Taiwanese children's theatre group

Paper Windmill Theatre (Chinese: 紙風車劇團; pinyin: zhǐfēng chējù tuán) is a Taiwanese performance group with a primary focus on children's theater. Established in November 1992, the group's performances encompass various forms, including theater, musicals, mime, puppetry, and black light theater.

== History ==
In 1992, Lee Yung-Feng, along with Ko I-Chen, Hsu Li-Kong, Lo Pei-An, and Wu Jing-Ji, founded the Paper Windmill Theater based on the belief that "children need their own theater, and Taiwan requires its unique children's theater." The name "Paper Windmill" represents their ethos of "Let the wind blow and walk forward facing the wind." This philosophy guides their primary focus on organizing cultural events and theatrical performances that enhance children's education and provide entertainment. They have also expanded to various locations, including New York, Paris, Hong Kong, Macau, Beijing, Hungary, and more, in addition to performing regularly in theaters across Taiwan.

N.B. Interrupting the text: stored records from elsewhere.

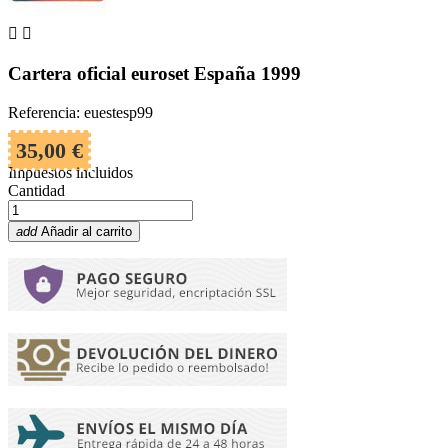


Cartera oficial euroset España 1999
Referencia: euestesp99
35,00 €
Impuestos incluidos
Cantidad
add
Añadir al carrito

In 1995, the Council for Cultural Affairs, Executive Yuan, commissioned Paper Windmill for a ten-year "Youth Drama Promotion Program." They visited junior and senior high schools across the country, promoting drama through curriculum development, lectures, and helping to establish drama clubs. Starting in 1999, they organized six editions of the "Super King Lan Ling" drama competition, attracting young participants. Some students who competed in the competition found inspiration in the drama and pursued careers as performers or in arts administration.

Since 1996, Paper Windmill used the Chinese zodiac as a theme for the plays. They created works based on the zodiac animal of each year, such as "Catch the Mouse" in the Year of the Rat and "Run, Little Pig" in the Year of the Pig.

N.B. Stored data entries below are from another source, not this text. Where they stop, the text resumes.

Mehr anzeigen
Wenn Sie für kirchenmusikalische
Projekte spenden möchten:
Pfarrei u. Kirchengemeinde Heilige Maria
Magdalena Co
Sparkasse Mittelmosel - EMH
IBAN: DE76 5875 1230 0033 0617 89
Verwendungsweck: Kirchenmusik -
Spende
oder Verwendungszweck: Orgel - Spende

In 1998, Paper Windmill introduced the "Witch Series," featuring "Wu Ding (Chinese: 巫頂)" as a significant character in "Windmill Fantasia." Their performances included various forms like plays, musicals, and puppetry, emphasizing live interaction. They often break the fourth wall using props and storyline design. On February 20 of the same year, they registered as "The Paper Windmill Arts and Educational Foundation" with the Department of Cultural Affairs, New Taipei City Government.

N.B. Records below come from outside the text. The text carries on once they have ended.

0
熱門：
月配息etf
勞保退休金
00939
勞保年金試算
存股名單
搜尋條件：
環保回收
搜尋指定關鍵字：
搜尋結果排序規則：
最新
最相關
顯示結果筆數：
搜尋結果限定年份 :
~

In 2006, Paper windmill launched the "Arts for Children in 319 Townships Project," funded by private donations. This initiative involved providing performances for children in all 319 townships nationwide. The project spanned five years, becoming the first cultural movement recognized by UNESCO. In 2013, they once again launched the "Arts for Children in 368 Townships Project" touring program.

In 2010, Paper Windmill created "new Taiwanese fairy tales," crafting stories with native Taiwanese themes. Inspired by the illustrated book "寶莉回家" by author Hsiao Yeh, they produced the first Hakka children's musical titled "Hey! Little Boy (Chinese: 嘿！阿弟牯)."

From 2013 to 2023, Paper Windmill received continuous funding for 11 years through the Ministry of Culture's "Taiwan Brand Project," leading to their recognition as one of Taiwan's brand teams.